Nelle acque minerali prodotte in tali aree sono stati riscontrati valori anomali di alluminio (un’acqua laziale), arsenico (9 acque di origine laziale, campana e sarda), berillio nelle acque laziali, boro in acque lucane, fluoro in due acque minerali provenienti dal settore nord-est delle Alpi, dove le litologie dominanti sono rocce metamorfiche e in 5 campioni di acque associate a rocce vulcaniche alcaline in Italia centrale e meridionale, uranio in un’acqua sarda e in alcune acque minerali provenienti dall’Italia nord-occidentale.

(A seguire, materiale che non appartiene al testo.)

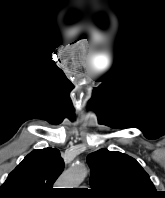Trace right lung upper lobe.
<instances>
[{
    "instance_id": "cb5924a9",
    "label": "right lung upper lobe",
    "mask_w": 165,
    "mask_h": 198,
    "mask_svg": "<svg viewBox=\"0 0 165 198\" xmlns=\"http://www.w3.org/2000/svg\"><path fill=\"white\" fill-rule=\"evenodd\" d=\"M60 152L53 148L34 150L12 171L1 186L4 194L24 198H45L63 171Z\"/></svg>"
}]
</instances>
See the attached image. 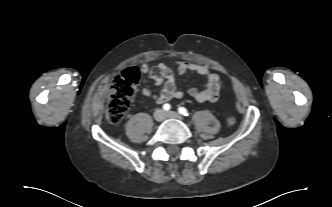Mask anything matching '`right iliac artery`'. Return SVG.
<instances>
[{
	"instance_id": "obj_1",
	"label": "right iliac artery",
	"mask_w": 332,
	"mask_h": 207,
	"mask_svg": "<svg viewBox=\"0 0 332 207\" xmlns=\"http://www.w3.org/2000/svg\"><path fill=\"white\" fill-rule=\"evenodd\" d=\"M170 108H171V106L169 104H167V103L163 105V110L164 111H169Z\"/></svg>"
}]
</instances>
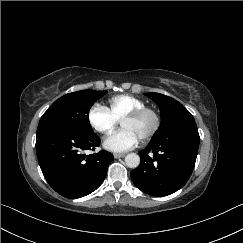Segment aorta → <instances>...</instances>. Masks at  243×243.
<instances>
[{"label":"aorta","mask_w":243,"mask_h":243,"mask_svg":"<svg viewBox=\"0 0 243 243\" xmlns=\"http://www.w3.org/2000/svg\"><path fill=\"white\" fill-rule=\"evenodd\" d=\"M125 164L129 168H137L140 164V157L136 153H130L125 157Z\"/></svg>","instance_id":"762f6f07"}]
</instances>
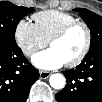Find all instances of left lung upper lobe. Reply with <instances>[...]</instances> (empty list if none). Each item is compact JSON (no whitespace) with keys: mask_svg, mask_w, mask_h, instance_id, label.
Wrapping results in <instances>:
<instances>
[{"mask_svg":"<svg viewBox=\"0 0 102 102\" xmlns=\"http://www.w3.org/2000/svg\"><path fill=\"white\" fill-rule=\"evenodd\" d=\"M74 10L79 12L81 18L90 28L91 44L89 52L97 48H102V17L87 9L76 8Z\"/></svg>","mask_w":102,"mask_h":102,"instance_id":"5c2ea615","label":"left lung upper lobe"}]
</instances>
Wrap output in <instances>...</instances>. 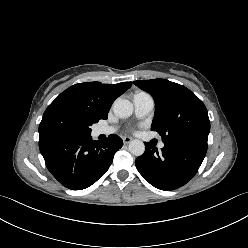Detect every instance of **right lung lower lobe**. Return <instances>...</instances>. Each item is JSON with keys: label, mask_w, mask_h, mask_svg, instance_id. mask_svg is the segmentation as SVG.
Returning <instances> with one entry per match:
<instances>
[{"label": "right lung lower lobe", "mask_w": 248, "mask_h": 248, "mask_svg": "<svg viewBox=\"0 0 248 248\" xmlns=\"http://www.w3.org/2000/svg\"><path fill=\"white\" fill-rule=\"evenodd\" d=\"M123 146L114 134L104 141L90 135L51 133L40 135L39 148L51 174L65 187L82 190L95 183L110 167Z\"/></svg>", "instance_id": "right-lung-lower-lobe-1"}]
</instances>
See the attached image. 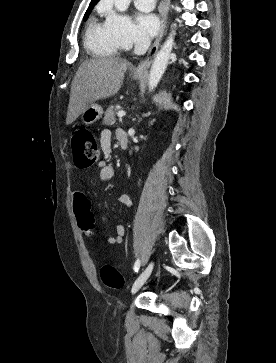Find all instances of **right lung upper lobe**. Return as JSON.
<instances>
[{
  "label": "right lung upper lobe",
  "mask_w": 276,
  "mask_h": 363,
  "mask_svg": "<svg viewBox=\"0 0 276 363\" xmlns=\"http://www.w3.org/2000/svg\"><path fill=\"white\" fill-rule=\"evenodd\" d=\"M99 0H91V3H90V5H89V8L90 7H94V5L95 4H97V2H98Z\"/></svg>",
  "instance_id": "cb5924a9"
}]
</instances>
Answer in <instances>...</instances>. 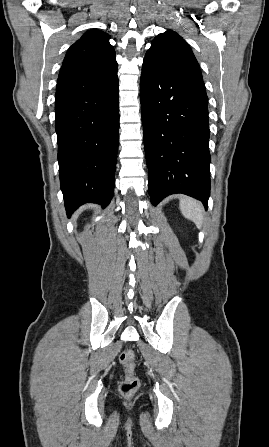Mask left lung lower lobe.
I'll use <instances>...</instances> for the list:
<instances>
[{
	"label": "left lung lower lobe",
	"instance_id": "left-lung-lower-lobe-1",
	"mask_svg": "<svg viewBox=\"0 0 269 447\" xmlns=\"http://www.w3.org/2000/svg\"><path fill=\"white\" fill-rule=\"evenodd\" d=\"M140 100L152 204L182 193L202 201L207 209L211 158L202 77L147 54Z\"/></svg>",
	"mask_w": 269,
	"mask_h": 447
}]
</instances>
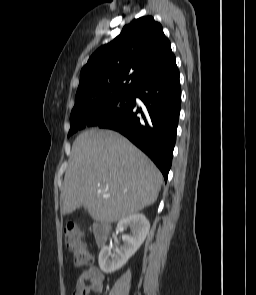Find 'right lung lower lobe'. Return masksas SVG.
Here are the masks:
<instances>
[{
    "label": "right lung lower lobe",
    "mask_w": 256,
    "mask_h": 295,
    "mask_svg": "<svg viewBox=\"0 0 256 295\" xmlns=\"http://www.w3.org/2000/svg\"><path fill=\"white\" fill-rule=\"evenodd\" d=\"M135 97L145 108L138 107ZM181 106L179 71L175 56L150 74L135 90L134 102L118 116L96 120L90 126L120 132L144 151L161 170L165 181L172 163ZM142 117H138V114Z\"/></svg>",
    "instance_id": "98d812e1"
}]
</instances>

Tutte le acque minerali analizzate hanno un contenuto di nitrati al di sotto di 45 mg/L, tuttavia il 10% di esse supera il valore limite di 10 mg/L, stabilito per il consumo da parte dei bambini. I valori più alti di nitrati (>10 mg/L) si riscontrano principalmente nelle acque minerali del nord del Lazio, del nord della Sardegna, del sud della Sicilia e dell’Italia nord-orientale, e sono dovuti molto probabilmente, all’utilizzo intensivo di fertilizzanti e di concimi in agricoltura. Le acque con concentrazioni di nitrati superiori a 10 mg/L dovrebbero riportare sull’etichetta, contrariamente a quanto riscontrato, la dicitura: non adatta ai neonati.
In conclusione, i risultati ottenuti da questo studio, indicano l’urgenza di regolamentare le acque minerali alla stregua di quelle potabili e la necessità di realizzare un database internazionale che fornisca dati aggiornati, sia sugli intervalli di concentrazione di tutti gli elementi presenti, sia delle aree di origine. In tale modo possono essere implementati gli studi epidemiologici fondamentali per stabilire una relazione causa-effetto e le valutazioni tossicologiche indispensabili per la determinazione dei valori soglia. Tali valori non dovrebbero essere in nessun modo influenzati da considerazione di ordine tecnico ed economico a danno della salute pubblica.